Film drama berdurasi 112 menit ini menggali dalam-dalam tentang makna mendalam pengabdian. Pengabdian pada profesi dalam hal ini profesi pendidik, pengabdian pada keluarga, serta pengabdian sebagai manusia yang baik. Film yang diangkat dari kisah nyata ini memberikan sebuah frame tentang perjuangan kepala sekolah perempuan dengan penghasilan terendah dalam sejarah Hong Kong, HK$ 4.500. Sekolah yang hanya memiliki 5 murid namun memiliki semangat belajar yang tinggi. Film yang mengingatkan kita tentang anak-anak cemerlang di ‘Laskar Pelangi’ garapan Riri Riza yang sampai saat ini, disebut-sebut masih menduduki posisi pertama film Indonesia terlaris sepanjang sejarah.
Sinopsis
Film Little Big Master mengisahkan ‘haru biru’ perjuangan seorang kepala sekolah perempauan di sebuah desa kecil, Yuen Tin. Guru bernama Lui Wai-Hung itu memiliki penghasilan terendah dalam sejarah Hong Kong. Bahkan bukan hanya mengajr yang menjadi tugasnya, namun segala hal menyangkut TK Yuen Tin seperti kebersihan, sarana prasaran dan lain-lain menjadi tanggungjawabnya. Sendirian!
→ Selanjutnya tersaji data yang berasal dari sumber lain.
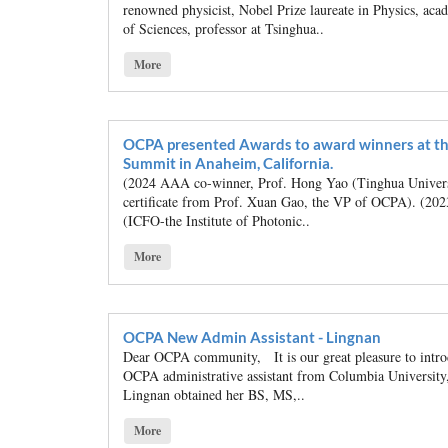
renowned physicist, Nobel Prize laureate in Physics, ac
of Sciences, professor at Tsinghua..
More
OCPA presented Awards to award winners at th
Summit in Anaheim, California.
(2024 AAA co-winner, Prof. Hong Yao (Tinghua Universit
certificate from Prof. Xuan Gao, the VP of OCPA). (2
(ICFO-the Institute of Photonic..
More
OCPA New Admin Assistant - Lingnan
Dear OCPA community, It is our great pleasure to intr
OCPA administrative assistant from Columbia Universit
Lingnan obtained her BS, MS,..
More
Sebelumnya Hung adalah kepala sekolah di TK terkenal dengan bayaran yang tinggi. Oleh karena ketidaksepahaman dengan salah seorang penyantun dana TK bersangkutan, Hung mengundurkan diri dari posisinya. Sementara itu suami Hung yakni Dong juga mengundurkan diri dari posisinya sebagai seorang Kurator museum. Momen yang bertepatan menjelang hari ulang tahun pernikhan mereka yang ke-10. Mereka berdua merencanakan untuk keliling dunia setelahnya. Impian yang lama mereka inginkan.
Saat masa-masa tak bekerja itu, Hung tanpa sengaja melihat berita tentang TK Yuen Tin yang terancam tutup. Pasalnya para pengajar dan kepala sekolahnya mengundurkan diri, menyisakan 5 orang murid perempuan. Komite desa melalui kepala desa membuka lowongan untuk kepala sekolah baru dengan bayaran kecil, HK$ 4.500 dengan tanggungjawab pekerjaan penuh. Selain sebagai kepala sekolah juga merangkap pengajar dan pembersih. Komite desa juga menetapkan bahwa jika dalam waktu 4 TK Yuen Tin tidak mendapatkan kepala sekolah, maka sekolah akan ditutup dan diubah menjadi tempat pembuangan sampah atau rumah pemakaman. Bukan itu saja seandainya ada kepala sekolah dan murid-muridnya tak bertambah, minimal 5 murid maka sekolah akan ditutup.
Hung yang memiliki jiwa pendidik, tergerak hatinya. Baginya anak-anak harus mendapatkan pendidikan yang layak. Tidak boleh tidak sekolah. Rasa pengabdiannya terusik yang memotivasi Hung mengajukan diri melamar menjadi kepala sekolah TK di daerah miskin itu.
Satu sisi lainnya adalah soal suaminya. Hung menyampaikan rencananya itu pada Dong, dengan janji hanya 4 bulan. Setelahnya mereka bisa menjalankan rencana perjalanan keliling dunia. Ijin diperoleh. Namun belakangan seiring dengan semakin dibutuhkannya Hung untuk memenuhi harapan TK memperoleh murid, Hung bekerja keras. Bahkan jiwa pengabdiannya lebih terpanggil untuk berupaya sekolah tak ditutup. Kesehatan memburuk, dan satu hal adalah Hung terancam tak bisa memenuhi janji pada suaminya. Janji 4 bulan menangani TK Yuen Tin. Alasan Hung dibaliknya sebenarnya adalah tentang pengabdian pada profesi pendidiknya. Bahwa anak-anak harus tetap bersekolah. Di sisi lain pengabdian pada keluarga, pada suaminya memanggil dirinya sebagai istri yang peduli pada suaminya. Pengabdian sebagai istri yang baik.